What was missing in me that I could not shed tears over the body of
Tabshar Sin? Why could grief find no outlet except in dark
hate?

The wine tasted bitter—life was bitter, and
death merely the last of the god’s cruel jests. In the morning I
would bury my old rab kisir, and I promised myself that many Median
prisoners would pacify his ghost by emptying their heart’s blood
onto his grave. They would pay, although it was my fault more than
theirs—I should have left him back in Amat, where he would have
lived to die in bed. That did not matter, however. The Medes would
still pay. I would find an ax and hack off their heads myself as
they knelt over his burial mound, and thus they would make my
amends for me. Lack of sleep, the strain of battle, grief, and my
own uncomfortable conscience all combined to make me cruel.

Or perhaps I was drunk. Perhaps it is best to
assume that I must have been. Otherwise it becomes difficult to
explain what happened when they brought Daiaukka to me.

The process had been going on throughout the
afternoon and evening—Lushakin and his spies had been rounding up
every man of importance they could find among the surviving Medes,
those fortunate enough to have been taken prisoner and those simply
discovered somewhere on the battlefield with enough life left in
them to make it worth the trouble of fetching them in. Perhaps
twenty or thirty of them, bound hand and foot, waited on their
knees before my tent, waited for the conqueror to decide their
fates. Most, doubtless, expected to die, but I had settled nothing
with myself. Indeed, I had not even considered the matter. A new
man would be brought to me, I would glance at him long enough to
confirm that he was not Daiaukka, and then dismiss him from my
mind, returning to my own morose reflections.

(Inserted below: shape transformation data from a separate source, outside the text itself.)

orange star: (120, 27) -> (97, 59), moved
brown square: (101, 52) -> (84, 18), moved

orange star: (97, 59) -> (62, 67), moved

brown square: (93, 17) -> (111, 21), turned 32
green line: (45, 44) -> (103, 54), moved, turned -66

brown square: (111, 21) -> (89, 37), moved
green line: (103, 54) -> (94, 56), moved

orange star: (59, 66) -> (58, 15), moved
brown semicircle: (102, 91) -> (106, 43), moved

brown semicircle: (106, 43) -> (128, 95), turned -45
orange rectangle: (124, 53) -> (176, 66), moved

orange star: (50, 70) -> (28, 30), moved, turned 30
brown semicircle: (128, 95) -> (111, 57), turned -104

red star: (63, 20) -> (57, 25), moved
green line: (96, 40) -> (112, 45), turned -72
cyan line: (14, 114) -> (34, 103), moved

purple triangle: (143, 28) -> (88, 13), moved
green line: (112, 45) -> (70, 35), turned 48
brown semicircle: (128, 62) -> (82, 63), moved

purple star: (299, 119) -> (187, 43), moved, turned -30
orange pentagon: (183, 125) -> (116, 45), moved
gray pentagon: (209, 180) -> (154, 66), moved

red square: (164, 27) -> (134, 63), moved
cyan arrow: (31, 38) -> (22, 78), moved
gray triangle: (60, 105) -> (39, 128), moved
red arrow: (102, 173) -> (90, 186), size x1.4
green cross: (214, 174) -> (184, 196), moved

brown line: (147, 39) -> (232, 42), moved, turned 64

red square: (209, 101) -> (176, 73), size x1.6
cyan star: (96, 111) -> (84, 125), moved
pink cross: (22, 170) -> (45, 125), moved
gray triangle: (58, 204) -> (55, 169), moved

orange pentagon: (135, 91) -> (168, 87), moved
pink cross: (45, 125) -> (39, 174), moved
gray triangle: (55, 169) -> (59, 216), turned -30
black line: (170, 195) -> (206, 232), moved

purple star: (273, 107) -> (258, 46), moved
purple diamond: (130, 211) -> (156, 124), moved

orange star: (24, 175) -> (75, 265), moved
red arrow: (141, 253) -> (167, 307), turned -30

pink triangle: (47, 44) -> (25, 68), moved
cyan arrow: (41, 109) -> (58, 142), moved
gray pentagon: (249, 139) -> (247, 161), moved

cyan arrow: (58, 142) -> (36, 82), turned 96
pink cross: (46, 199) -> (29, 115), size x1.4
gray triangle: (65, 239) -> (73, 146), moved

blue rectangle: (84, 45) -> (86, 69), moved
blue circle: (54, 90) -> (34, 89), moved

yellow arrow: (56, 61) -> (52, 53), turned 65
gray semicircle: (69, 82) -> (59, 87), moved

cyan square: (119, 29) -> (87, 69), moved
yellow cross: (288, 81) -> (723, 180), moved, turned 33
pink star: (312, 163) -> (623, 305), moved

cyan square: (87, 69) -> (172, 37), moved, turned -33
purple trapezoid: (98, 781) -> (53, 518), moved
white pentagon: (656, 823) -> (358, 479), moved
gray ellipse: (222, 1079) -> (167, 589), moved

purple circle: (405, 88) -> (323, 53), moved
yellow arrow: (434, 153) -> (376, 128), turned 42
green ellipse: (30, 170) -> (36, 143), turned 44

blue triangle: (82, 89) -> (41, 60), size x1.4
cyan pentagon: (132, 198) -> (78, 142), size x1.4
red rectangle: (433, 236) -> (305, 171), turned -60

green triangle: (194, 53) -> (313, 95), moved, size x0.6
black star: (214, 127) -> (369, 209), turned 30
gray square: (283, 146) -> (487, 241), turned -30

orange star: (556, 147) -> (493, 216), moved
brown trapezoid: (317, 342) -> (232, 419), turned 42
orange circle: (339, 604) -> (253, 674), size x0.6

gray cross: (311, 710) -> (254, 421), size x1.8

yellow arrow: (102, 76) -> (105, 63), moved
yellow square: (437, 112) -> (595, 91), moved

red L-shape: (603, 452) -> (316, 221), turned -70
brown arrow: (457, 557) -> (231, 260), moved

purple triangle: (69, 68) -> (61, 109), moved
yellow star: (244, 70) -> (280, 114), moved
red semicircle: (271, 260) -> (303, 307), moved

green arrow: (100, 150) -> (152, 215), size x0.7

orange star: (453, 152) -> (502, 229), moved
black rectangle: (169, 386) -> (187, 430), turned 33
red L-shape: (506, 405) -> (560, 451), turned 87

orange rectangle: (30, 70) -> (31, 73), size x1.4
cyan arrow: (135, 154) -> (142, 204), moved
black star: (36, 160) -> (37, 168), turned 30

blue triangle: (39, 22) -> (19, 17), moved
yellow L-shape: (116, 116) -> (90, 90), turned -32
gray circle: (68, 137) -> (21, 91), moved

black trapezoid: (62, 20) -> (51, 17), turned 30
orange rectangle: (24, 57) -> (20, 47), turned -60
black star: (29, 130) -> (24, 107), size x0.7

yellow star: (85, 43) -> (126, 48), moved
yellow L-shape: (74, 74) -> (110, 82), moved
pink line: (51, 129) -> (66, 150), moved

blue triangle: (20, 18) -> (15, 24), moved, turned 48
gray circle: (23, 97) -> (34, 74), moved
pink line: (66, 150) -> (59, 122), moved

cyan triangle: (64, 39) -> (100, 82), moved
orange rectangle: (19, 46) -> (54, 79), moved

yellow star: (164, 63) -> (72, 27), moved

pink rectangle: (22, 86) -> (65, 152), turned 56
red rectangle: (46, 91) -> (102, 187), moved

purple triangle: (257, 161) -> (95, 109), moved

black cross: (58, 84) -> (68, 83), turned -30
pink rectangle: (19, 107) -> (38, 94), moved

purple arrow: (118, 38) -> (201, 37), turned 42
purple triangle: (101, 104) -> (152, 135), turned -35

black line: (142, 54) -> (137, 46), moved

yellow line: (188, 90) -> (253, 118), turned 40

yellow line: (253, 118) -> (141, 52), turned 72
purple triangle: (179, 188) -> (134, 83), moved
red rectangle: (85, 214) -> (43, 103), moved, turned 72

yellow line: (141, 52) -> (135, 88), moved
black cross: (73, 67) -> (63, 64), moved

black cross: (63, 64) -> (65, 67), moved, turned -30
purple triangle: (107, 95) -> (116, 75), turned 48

But at last there he was, alive and in my
hands. I stood up and turned to Lushakin, who grinned at me.

“Yes, Rab Shaqe” he said. “I thought this
would be the one. These slaves will try to sell you as many
Daiaukkas as there are seeds in a barley field, but this time I had
a bit more confidence in their word. He stayed behind, did our hero
here. He was still trying to fight off a crowd of those Scythian
rascals with nothing but a half burned piece of tent pole. They
weren’t very pleased to have their quarry stolen from them, I can
tell you—you may even hear of it from your friend the Lord Tabiti,
because we had to cut one of them a little before they would mind
their manners.”

“Take the rest away and leave me alone with
him,” I said, which made Lushakin frown.